Work instructions: Repeat every record exactly, but omit the images.

[Given records]

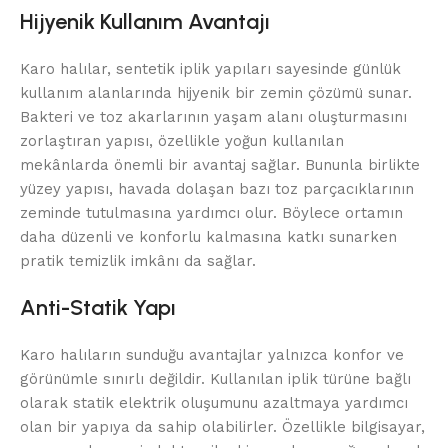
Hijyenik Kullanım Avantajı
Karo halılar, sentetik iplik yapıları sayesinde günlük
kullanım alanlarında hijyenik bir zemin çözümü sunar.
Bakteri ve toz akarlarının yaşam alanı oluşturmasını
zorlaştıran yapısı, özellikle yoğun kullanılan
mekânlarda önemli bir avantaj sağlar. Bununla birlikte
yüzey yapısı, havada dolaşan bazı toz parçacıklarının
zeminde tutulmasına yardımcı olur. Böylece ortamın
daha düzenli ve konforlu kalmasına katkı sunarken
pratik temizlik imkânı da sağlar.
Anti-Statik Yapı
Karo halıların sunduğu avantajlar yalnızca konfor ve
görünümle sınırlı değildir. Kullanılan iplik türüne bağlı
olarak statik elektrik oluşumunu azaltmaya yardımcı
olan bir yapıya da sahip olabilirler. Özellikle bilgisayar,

[/Given records]

Problem solution:
Hijyenik Kullanım Avantajı
Karo halılar, sentetik iplik yapıları sayesinde günlük
kullanım alanlarında hijyenik bir zemin çözümü sunar.
Bakteri ve toz akarlarının yaşam alanı oluşturmasını
zorlaştıran yapısı, özellikle yoğun kullanılan
mekânlarda önemli bir avantaj sağlar. Bununla birlikte
yüzey yapısı, havada dolaşan bazı toz parçacıklarının
zeminde tutulmasına yardımcı olur. Böylece ortamın
daha düzenli ve konforlu kalmasına katkı sunarken
pratik temizlik imkânı da sağlar.
Anti-Statik Yapı
Karo halıların sunduğu avantajlar yalnızca konfor ve
görünümle sınırlı değildir. Kullanılan iplik türüne bağlı
olarak statik elektrik oluşumunu azaltmaya yardımcı
olan bir yapıya da sahip olabilirler. Özellikle bilgisayar,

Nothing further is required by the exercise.